A Gift Freshens Up the Getty Endowment

The Getty Museum has announced a gift to its endowment from Maria Hummer-Tuttle and Robert Tuttle. The funds will support museum exhibitions and educational programs. The gift also makes the museum directorship an endowed chair, henceforth the Maria Hummer-Tuttle and Robert Tuttle Director of the J. Paul Getty Museum.

Attorney Hummer-Tuttle long served on the Getty board and has spearheaded a drive to raise funds for the already wealthy Getty. In 2016 the Tuttles (he a car dealership entrepreneur and former UK ambassador) pledged $2.5 million to Caltech. The Getty press release describes the couple's generosity as a "transformative gift," but no dollar amount is given (and the T word tends to be used loosely in such announcements). For fiscal 2019 the Getty Trust reported an endowment of $7.3 billion.

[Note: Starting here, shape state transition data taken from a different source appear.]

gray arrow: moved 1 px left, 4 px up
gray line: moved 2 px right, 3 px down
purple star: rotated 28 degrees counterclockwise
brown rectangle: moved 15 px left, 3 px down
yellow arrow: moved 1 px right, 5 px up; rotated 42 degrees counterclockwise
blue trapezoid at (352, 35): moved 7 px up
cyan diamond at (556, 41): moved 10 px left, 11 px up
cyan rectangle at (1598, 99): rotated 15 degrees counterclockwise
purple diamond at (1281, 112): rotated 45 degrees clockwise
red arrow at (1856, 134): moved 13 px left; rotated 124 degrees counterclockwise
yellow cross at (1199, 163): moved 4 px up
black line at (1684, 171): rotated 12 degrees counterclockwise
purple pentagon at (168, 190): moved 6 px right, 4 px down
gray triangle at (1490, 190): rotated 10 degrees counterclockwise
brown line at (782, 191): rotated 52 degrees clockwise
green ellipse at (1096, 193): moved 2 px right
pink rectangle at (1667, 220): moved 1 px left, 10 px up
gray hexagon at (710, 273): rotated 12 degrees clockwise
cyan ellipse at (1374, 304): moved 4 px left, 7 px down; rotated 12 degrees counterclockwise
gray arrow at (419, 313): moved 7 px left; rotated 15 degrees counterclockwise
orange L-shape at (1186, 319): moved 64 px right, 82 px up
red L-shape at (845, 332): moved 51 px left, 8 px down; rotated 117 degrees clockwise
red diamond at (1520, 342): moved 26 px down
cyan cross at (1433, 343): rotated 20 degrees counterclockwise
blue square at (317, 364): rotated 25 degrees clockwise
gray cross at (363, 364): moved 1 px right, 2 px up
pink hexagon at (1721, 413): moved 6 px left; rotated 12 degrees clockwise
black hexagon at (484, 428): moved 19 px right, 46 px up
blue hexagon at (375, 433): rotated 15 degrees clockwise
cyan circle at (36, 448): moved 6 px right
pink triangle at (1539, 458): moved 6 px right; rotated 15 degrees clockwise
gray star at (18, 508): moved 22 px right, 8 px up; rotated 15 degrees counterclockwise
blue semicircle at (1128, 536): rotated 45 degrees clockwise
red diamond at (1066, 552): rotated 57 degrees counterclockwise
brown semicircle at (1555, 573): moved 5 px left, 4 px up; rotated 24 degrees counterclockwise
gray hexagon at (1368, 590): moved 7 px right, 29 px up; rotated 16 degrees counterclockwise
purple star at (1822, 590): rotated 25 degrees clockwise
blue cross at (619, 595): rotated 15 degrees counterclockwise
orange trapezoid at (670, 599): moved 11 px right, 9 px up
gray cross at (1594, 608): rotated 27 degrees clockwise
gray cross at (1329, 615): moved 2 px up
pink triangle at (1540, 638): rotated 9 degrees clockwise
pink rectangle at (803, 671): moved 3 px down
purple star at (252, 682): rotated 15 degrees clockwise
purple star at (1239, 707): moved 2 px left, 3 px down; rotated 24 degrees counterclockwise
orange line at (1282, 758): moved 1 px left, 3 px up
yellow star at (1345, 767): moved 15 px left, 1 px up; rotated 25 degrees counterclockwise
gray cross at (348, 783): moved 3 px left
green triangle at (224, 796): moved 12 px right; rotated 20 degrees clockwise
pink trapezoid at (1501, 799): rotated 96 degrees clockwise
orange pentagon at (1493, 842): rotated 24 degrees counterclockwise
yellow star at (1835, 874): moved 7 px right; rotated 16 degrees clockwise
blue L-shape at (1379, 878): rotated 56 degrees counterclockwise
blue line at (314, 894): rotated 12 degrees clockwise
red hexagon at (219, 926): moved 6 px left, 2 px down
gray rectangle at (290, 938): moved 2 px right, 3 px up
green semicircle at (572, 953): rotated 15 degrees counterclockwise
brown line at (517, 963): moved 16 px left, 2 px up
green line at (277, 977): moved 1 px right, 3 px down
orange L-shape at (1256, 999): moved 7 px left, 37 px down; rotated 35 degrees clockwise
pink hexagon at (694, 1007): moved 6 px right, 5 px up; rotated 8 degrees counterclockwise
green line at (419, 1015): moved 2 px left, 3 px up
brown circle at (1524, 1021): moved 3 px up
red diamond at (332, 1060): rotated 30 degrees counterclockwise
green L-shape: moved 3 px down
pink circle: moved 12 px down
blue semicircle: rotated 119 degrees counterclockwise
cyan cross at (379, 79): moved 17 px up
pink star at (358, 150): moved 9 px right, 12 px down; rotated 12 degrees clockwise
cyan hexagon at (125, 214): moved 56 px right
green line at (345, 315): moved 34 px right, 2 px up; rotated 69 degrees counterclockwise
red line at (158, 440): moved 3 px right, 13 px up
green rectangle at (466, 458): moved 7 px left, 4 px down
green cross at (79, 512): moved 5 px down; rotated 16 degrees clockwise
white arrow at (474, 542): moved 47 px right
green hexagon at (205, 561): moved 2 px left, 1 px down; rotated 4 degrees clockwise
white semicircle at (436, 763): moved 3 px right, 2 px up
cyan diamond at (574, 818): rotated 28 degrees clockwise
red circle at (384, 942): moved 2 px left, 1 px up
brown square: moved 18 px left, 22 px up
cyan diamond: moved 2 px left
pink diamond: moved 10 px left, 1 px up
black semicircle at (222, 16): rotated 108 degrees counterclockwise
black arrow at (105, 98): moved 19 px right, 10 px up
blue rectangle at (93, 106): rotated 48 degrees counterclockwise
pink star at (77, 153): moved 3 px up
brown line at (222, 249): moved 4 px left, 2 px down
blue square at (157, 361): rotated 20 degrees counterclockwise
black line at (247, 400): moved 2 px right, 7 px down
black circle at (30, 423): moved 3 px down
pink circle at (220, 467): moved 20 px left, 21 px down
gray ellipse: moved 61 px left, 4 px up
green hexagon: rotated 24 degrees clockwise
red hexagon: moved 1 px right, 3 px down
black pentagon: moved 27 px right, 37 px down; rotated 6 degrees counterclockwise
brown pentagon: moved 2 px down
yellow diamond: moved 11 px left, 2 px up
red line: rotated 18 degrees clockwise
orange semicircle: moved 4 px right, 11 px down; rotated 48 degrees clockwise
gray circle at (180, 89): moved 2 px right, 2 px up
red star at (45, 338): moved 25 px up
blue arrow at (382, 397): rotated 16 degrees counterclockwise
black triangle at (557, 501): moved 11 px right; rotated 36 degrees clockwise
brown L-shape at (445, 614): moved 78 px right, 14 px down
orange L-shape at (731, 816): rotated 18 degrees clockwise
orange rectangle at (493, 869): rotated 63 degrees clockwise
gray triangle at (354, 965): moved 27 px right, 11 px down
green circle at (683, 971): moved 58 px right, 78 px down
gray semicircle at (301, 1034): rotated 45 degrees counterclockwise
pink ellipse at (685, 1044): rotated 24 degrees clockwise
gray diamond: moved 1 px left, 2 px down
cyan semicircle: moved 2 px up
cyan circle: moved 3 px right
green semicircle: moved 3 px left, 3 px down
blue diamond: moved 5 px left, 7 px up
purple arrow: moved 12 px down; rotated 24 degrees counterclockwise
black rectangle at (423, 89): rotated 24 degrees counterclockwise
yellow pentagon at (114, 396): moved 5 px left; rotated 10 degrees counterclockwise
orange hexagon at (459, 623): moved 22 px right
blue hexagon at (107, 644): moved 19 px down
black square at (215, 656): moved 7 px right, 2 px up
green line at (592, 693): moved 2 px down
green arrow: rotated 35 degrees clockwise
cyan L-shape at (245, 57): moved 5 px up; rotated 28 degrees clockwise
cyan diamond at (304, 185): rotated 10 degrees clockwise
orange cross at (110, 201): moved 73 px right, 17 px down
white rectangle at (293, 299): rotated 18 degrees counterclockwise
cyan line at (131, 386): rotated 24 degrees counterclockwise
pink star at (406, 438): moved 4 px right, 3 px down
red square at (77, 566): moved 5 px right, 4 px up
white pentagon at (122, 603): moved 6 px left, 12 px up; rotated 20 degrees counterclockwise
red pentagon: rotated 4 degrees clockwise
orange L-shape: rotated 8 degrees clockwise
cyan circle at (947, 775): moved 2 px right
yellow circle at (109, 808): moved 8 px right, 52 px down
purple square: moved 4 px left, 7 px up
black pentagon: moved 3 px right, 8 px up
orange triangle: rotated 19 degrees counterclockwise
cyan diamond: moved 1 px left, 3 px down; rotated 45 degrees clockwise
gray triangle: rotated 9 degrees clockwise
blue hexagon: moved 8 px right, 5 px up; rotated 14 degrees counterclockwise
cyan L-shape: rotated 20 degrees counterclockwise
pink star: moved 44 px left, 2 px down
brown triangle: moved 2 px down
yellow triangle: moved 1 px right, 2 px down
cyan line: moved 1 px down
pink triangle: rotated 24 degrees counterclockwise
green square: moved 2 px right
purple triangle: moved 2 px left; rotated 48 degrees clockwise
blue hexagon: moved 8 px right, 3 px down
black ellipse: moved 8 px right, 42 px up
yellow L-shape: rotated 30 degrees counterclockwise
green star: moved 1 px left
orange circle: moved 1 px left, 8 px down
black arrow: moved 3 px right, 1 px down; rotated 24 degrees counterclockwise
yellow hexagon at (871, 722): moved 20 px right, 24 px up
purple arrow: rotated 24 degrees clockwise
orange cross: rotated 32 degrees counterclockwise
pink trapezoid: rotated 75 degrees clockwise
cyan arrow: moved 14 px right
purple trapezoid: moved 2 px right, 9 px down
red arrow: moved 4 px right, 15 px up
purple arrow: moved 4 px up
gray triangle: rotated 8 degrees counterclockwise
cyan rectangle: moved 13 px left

Another gift, evidently anonymous, is a 1779 painting, Portrait of José Nicolás de Azara, Marquis of Nibbiano, by Anton Raphael Mengs. It's the second version (on canvas) of a near-identical panel painting in the Prado. The museum has a finished pastel portrait by Mengs, but this is the first oil painting by the artist. José Nicolás de Azara is now on view.

Comments

Anonymous said…
Is $7.3 billion not enough of an endowment? How much money does a museum need? There are so many other LA museums who can barely raise enough funds to keep the lights on.
Anonymous said…
Then there are museums like the one at 5905 Wilshire Blvd whose director and board of trustees are getting deeper and deeper into red ink while planning to spend more and more money. All while destroying the very institution they're supposedly overseers-caretakers of.